[miningmx.com] – WHILE the mining industry is so far coping with the effects of the ‘Godzilla’ el Nino event causing a drought in large parts of South Africa, the potential for forced cuts still looms large.
Peter Shepherd, principal hydrologist at consulting agency SRK, said he anticipated that platinum mines in the country’s North West province would “… begin to run short [of water] in the next year”.
It’s a potential nightmare for already stressed companies whose operations would face a further setback. Mining is notoriously water intensive and imposed cuts would immediately limit production. Shepherd said that while much of the water used in the processes was recycled, the evaporation from the tailings dams meant this closed cycle system would become less efficient.

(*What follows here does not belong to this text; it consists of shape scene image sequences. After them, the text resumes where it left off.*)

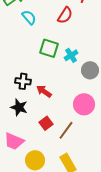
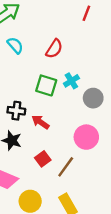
red semicircle: (65, 15) -> (54, 49), moved
cyan semicircle: (29, 17) -> (15, 45), moved
green square: (49, 48) -> (46, 85), moved

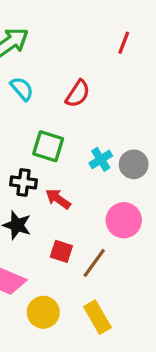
cyan cross: (71, 81) -> (101, 159), moved
green square: (46, 85) -> (48, 146), moved
red square: (43, 159) -> (61, 251), turned -35

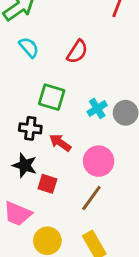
pink circle: (124, 220) -> (99, 161), moved
red square: (61, 251) -> (47, 184), moved

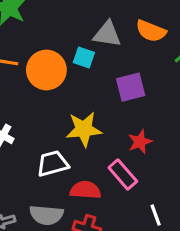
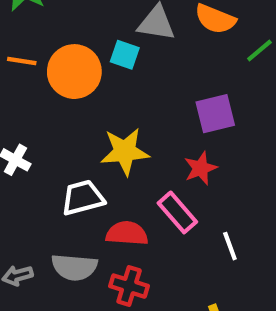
purple square: (131, 87) -> (215, 114), moved
white line: (156, 215) -> (230, 246), moved

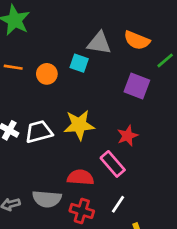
orange circle: (74, 72) -> (47, 74), size x0.6
purple square: (215, 114) -> (137, 86), moved, turned 35
white trapezoid: (83, 198) -> (39, 132), moved
white line: (230, 246) -> (118, 204), moved, turned 54

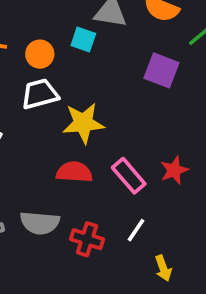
white trapezoid: (39, 132) -> (40, 94), moved
red star: (127, 136) -> (174, 170), moved
red semicircle: (80, 177) -> (74, 172), moved

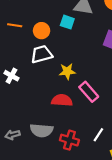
yellow star: (83, 123) -> (67, 71), size x0.7
pink rectangle: (129, 176) -> (89, 92), moved

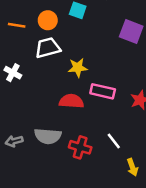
orange line: (15, 25) -> (17, 25), moved
pink rectangle: (89, 92) -> (103, 91), turned -36
white line: (98, 135) -> (114, 141), turned -72

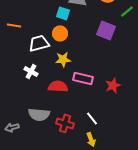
orange circle: (48, 20) -> (60, 33), moved
white cross: (13, 73) -> (31, 71), moved
gray arrow: (14, 141) -> (12, 127), moved
yellow arrow: (132, 167) -> (91, 139), moved

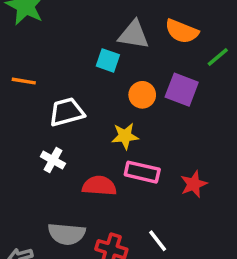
orange circle: (60, 33) -> (142, 95), moved
yellow star: (63, 59) -> (125, 136), moved

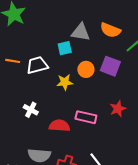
cyan square: (108, 60) -> (65, 48), turned -32
white trapezoid: (67, 112) -> (37, 65), moved
yellow star: (125, 136) -> (65, 82), moved
red star: (194, 184) -> (118, 109), moved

In its 2015 annual report released last month, Impala Platinum (Implats) flagged water shortages as one of the most critical issues the company faces and where interventions were needed.

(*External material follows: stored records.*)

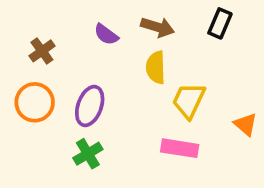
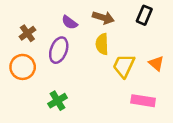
purple ellipse: (90, 106) -> (59, 50), moved
orange triangle: (246, 124) -> (156, 63), moved
pink rectangle: (180, 148) -> (143, 101), moved

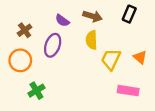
green cross: (58, 101) -> (36, 91), moved

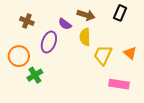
purple semicircle: (62, 20) -> (65, 24), moved
brown cross: (25, 30) -> (27, 21), moved, turned -32
green cross: (36, 91) -> (35, 75), moved

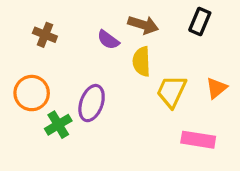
purple ellipse: (49, 42) -> (92, 103), moved
orange triangle: (130, 53) -> (216, 88), turned 40

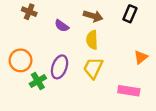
brown cross: (45, 35) -> (29, 12), moved
purple semicircle: (108, 40) -> (62, 26), moved
yellow trapezoid: (172, 91) -> (93, 68), moved

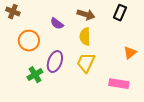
brown cross: (29, 12) -> (13, 12), moved
orange circle: (21, 60) -> (29, 41), moved

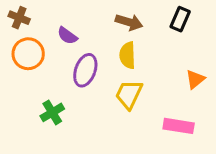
purple semicircle: (57, 24) -> (67, 36), moved
orange circle: (29, 41) -> (28, 54), moved
purple ellipse: (55, 62) -> (85, 70), moved

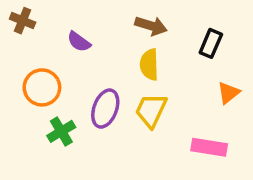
black rectangle: (180, 19) -> (211, 43), moved
orange circle: (28, 54) -> (42, 87), moved
purple ellipse: (85, 70) -> (105, 109), moved

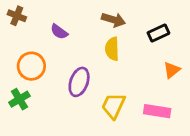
black rectangle: (211, 43) -> (158, 33), turned 42
yellow trapezoid: (151, 110) -> (113, 106), moved
green cross: (61, 131) -> (19, 99), moved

It noted that not only were persistently dry conditions experienced in the north-west where Implats operates, but there were also “municipal potable water supply problems”.

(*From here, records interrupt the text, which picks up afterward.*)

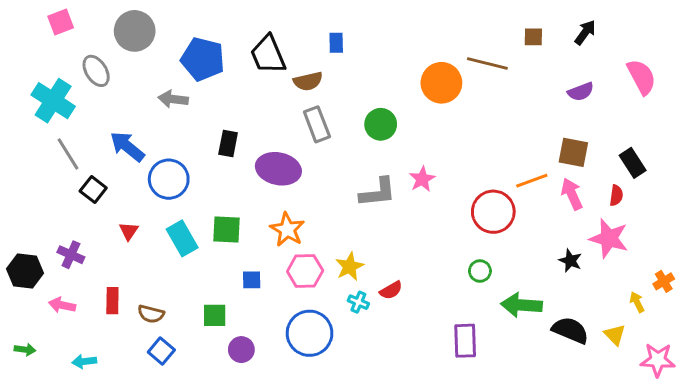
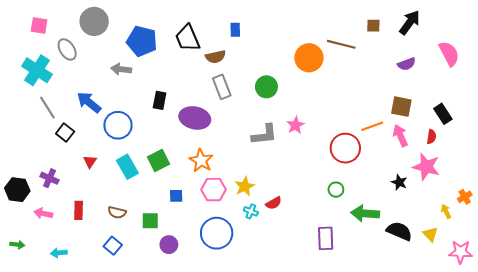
pink square: (61, 22) -> (39, 26), moved, turned 30
black arrow: (585, 32) -> (410, 22), size x1.4
green square: (227, 230) -> (158, 161), turned -30
brown semicircle: (151, 314) -> (117, 212), moved

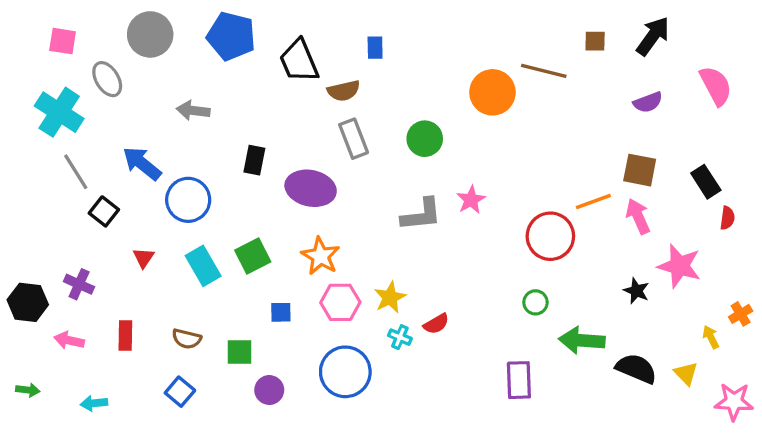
blue pentagon: (142, 41) -> (231, 36), moved
red semicircle: (431, 137) -> (727, 218), moved

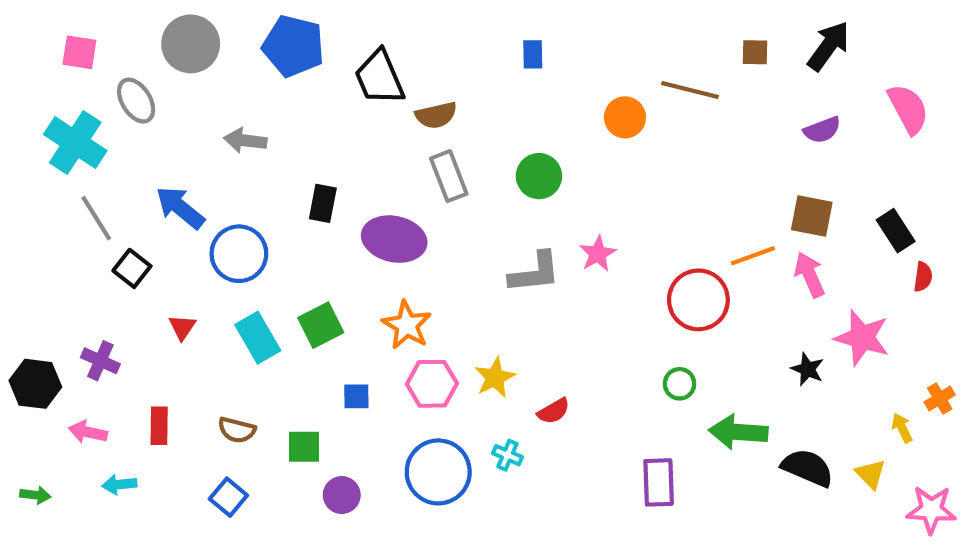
blue rectangle: (375, 48) -> (533, 54), moved
orange circle: (492, 92) -> (625, 117), size x0.7
cyan cross: (400, 337) -> (507, 455), moved
cyan arrow: (94, 403) -> (119, 485), moved

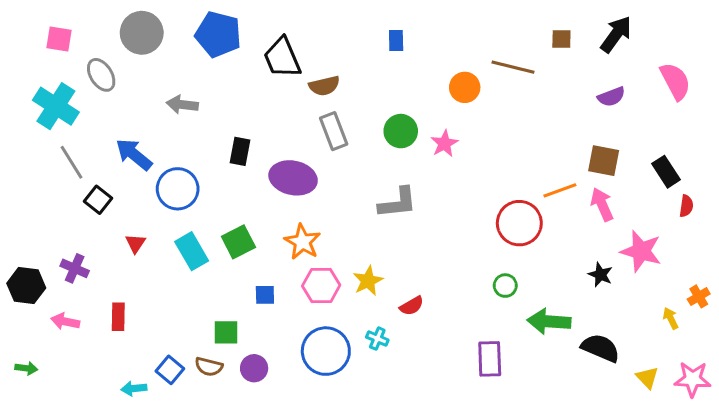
pink star: (598, 254) -> (444, 144), moved
brown semicircle: (237, 430) -> (209, 367), moved
yellow triangle: (870, 474) -> (647, 378), moved
cyan arrow: (119, 485) -> (134, 389), moved

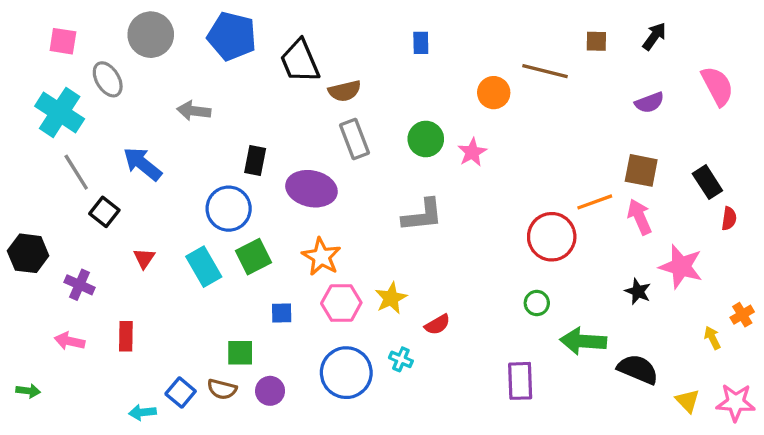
black arrow: (616, 34) -> (654, 36), size x0.7
blue circle: (178, 189) -> (229, 209), moved
black hexagon: (26, 286) -> (28, 253), moved

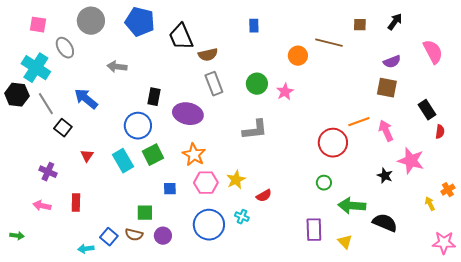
brown square: (641, 170) -> (387, 88), moved
black hexagon: (28, 253) -> (17, 95), moved
yellow triangle: (688, 401) -> (345, 242), moved

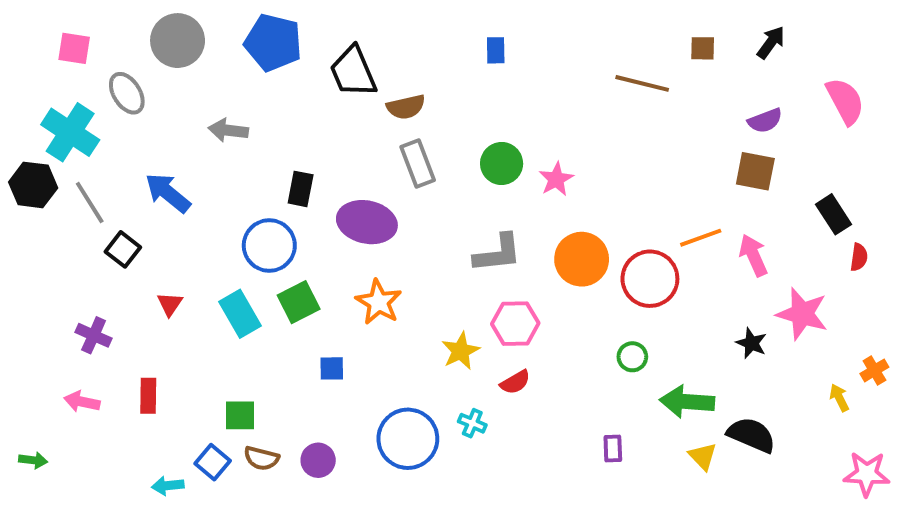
orange circle: (298, 56) -> (582, 259), moved, size x1.4
pink hexagon: (206, 183) -> (515, 324), moved
green square: (145, 213) -> (240, 415), moved
purple rectangle: (314, 230) -> (613, 449), size x0.6
yellow triangle: (345, 242) -> (703, 456), moved

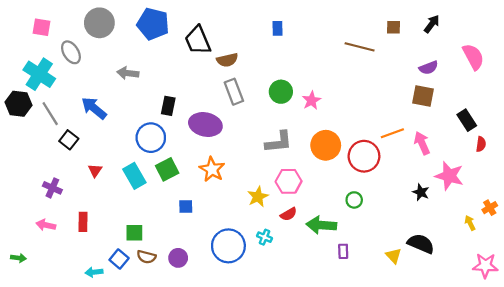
green arrow: (687, 402) -> (321, 225), moved

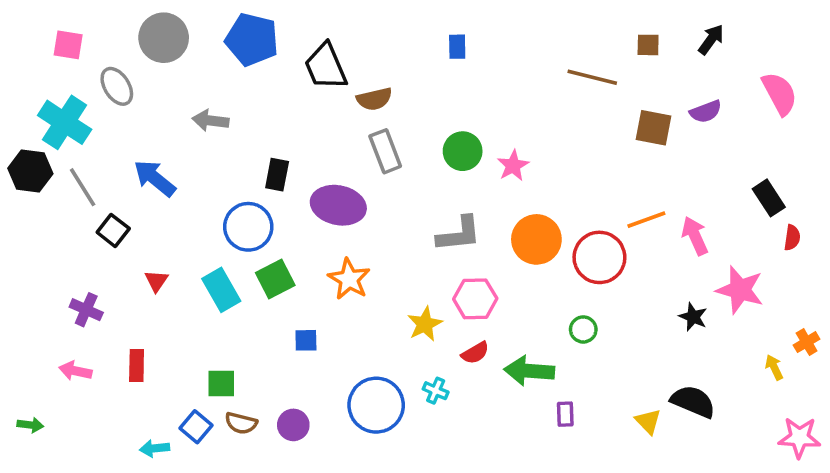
brown square: (423, 96) -> (653, 128), moved

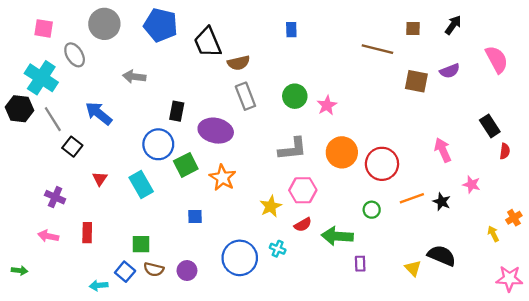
orange line: (646, 220) -> (412, 198), moved
green square: (275, 279) -> (186, 165), moved
pink star: (740, 290) -> (471, 184), size x0.6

The company stated that of the 39.7 million litres (Ml) used in the year till the end of March, 14.3Ml – 36% – was recycled, a vast increase on the 27% recycled in 2010.
Most Witwatersrand gold mines have an excess of water which has to be pumped out. The drought was unlikely to be an issue, said Chris Nthite spokesman at Anglogold Ashanti.
He said external water was used “mainly in processing”, while water pumped out of the mines was cleaned and used in operational items like refrigeration plants and compressors.